The 1997-1998 crisis was a painful one for Korea. The business sector, which had become hugely overleveraged, got crushed. Over the course of a year, corporate cash flow fell by 10 percent (profits even more), investment was slashed and many firms went bankrupt. Consumers also faced troubling times, as failing firms could no longer afford to pay their workers. A collapsing housing market only added to their woes.

However, the pain did not last long. Within a couple of years, the economy had regained much of the ground lost during the crisis. The government rightly followed IMF advice and focussed on sorting out the banking system. The corporate sector restructured vigorously. Balance sheets improved dramatically, profit growth picked up and debt servicing costs plummeted. Households were even quicker off the mark, as rising confidence and house price gains boosted consumption.

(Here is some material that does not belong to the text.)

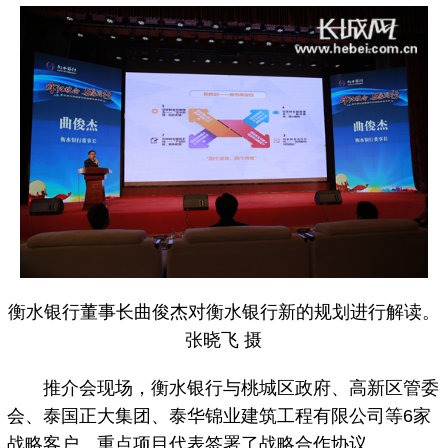
衡水银行董事长曲俊杰对衡水银行新的规划进行解读。
张晓飞 摄
推介会现场，衡水银行与桃城区政府、高新区管委
会、泰国正大集团、泰华锦业建筑工程有限公司等6家
战略客户、重点项目代表签署了战略合作协议。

But the party was soon over. By 2002, the authorities were once again panicking as consumer credit growth ballooned. In their attempts to engineer a soft landing, their mistaken use of credit controls rather than interest rates cost them dear. A credit crunch ensued, causing huge increases in personal bankruptcies and repossessions, which stifled consumer spending for the next two years.

Since then output growth has accelerated, most prominently in the externally-orientated sectors. The household sector has been slow to get going, although recent rapid gains in house prices have offered a helping hand. Money and credit growth have increased, rising to levels not seen since the peak of the credit card bubble.

As a result, at each of its last two meetings the central bank, led by Governor Lee Seong-tae, decided to raise interest rates by 25 basis points, bringing them to 5 percent, their highest level since 2001. At the same time, the Bank of Korea (BOK) has also pushed up its discounted lending rates to small businesses, while continuing to stress its concerns over excess liquidity.